Tag Archives: freedom of information

Congress moves to expand access to critical research

Though probably unscheduled, the pending expansion of access policy re. reports of the Congressional Research Service (CRS) is super-timely.  CRS staff research and reports are valued as authoritative , timely and consequential resources, heretofore reserved for members of Congress, their staff, and info mavens. .  Extending access to the general public is something like a digital fireworks display for seekers of authoritative information.

For decades the debate has centered on one key question:  Does “confidentiality” demand that the work product of CRS staff serve Congress members and staff only, or does it rightfully belong to the public. In fact, though insider seekers of truth had routes to the motherlode access was a practice more honored in the breach than in the practice.

Here’s how Wikipedia describes the less-than-free flow of information https://en.wikipedia.org/wiki/Congressional_Research_Service_reports.  And that has been the practice for decades.

Until last week when access advocates announced that there is a light at the end of the legislative tunnel.  Members of the House Appropriations Committee passed the legislative branch appropriations bill which includes “strong language” mandating that all non-confidential CRS reports be made publicly available.” Though no legislative initiative is ever “over till it’s over” hopes are high that the full House will concur and that the Senate will pass a companion bill.  With all due respect to CRS and the virtue of solid research and truth-telling, this bill will probably not make headlines or warrant a filibuster.  And yet, in the current environment, access to authoritative, unbiased, current information matters more than ever!

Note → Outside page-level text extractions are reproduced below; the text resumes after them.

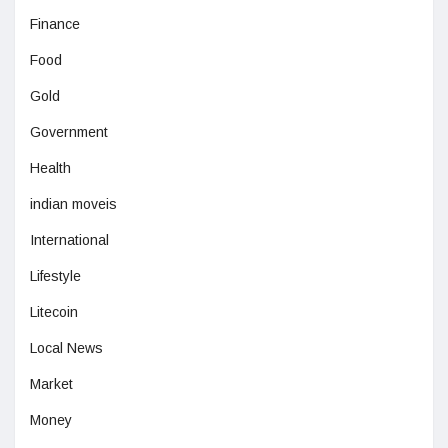
Finance
Food
Gold
Government
Health
indian moveis
International
Lifestyle
Litecoin
Local News
Market
Money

In his comments on the legislative state of things the American Library Association spokesperson wrote this:

The Committee has debated this issue for several years, and after considering debate and testimony from entities inside the legislative branch and beyond the Committee believes the publishing of CRS reports will not impede CRS’s core mission in any impactful way and is in keeping with the Committee’s priority of full transparency to the American people. Within 90 days of enactment of this act CRS is directed to submit a plan to its oversight committees detailing its recommendations for implementing this effort as well as any associated cost estimates.

The timing is ideal.  As Americans celebrate the 4th with fireworks, parades and picnics this small step for the democracy is a giant step for an informed democracy.  The quantity and quality of CRS reports is beyond belief  – Check out the history of CRS publications here:  https://fas.org/sgp/crs/misc/

Assuming that this legendary level of quality is allowed and funded to continue, we will be better informed citizens, capable of more informed decision-making.  Something like the forefathers had in mind when they signed their names….

Let the people know the facts, and the country will be safe.

Abraham Lincoln, 1861

Access-More in the Breach than in the Observance

It is no surprise that virtually all of the talk to and about newly-elected officials focuses on the economy and jobs, jobs, jobs.  One undertone that is too often ignored is the ever-so-subtle issue of the public’s right to information by and about the government.  Two disparate situations bring the latest issue to the surface.  One is the approach to the electoral process evident in the openness of the recent vote count and in plans underway for a potential recount.  The Secretary of State, the election judges, the legacy and alternative press are all at the table, exposing the process and the results.  On the other hand, the doors have remained slammed on the press and public seeking information about the selection of a President for the People’s University.  It’s time to aim the spotlight at an issue too often relegated to the closet.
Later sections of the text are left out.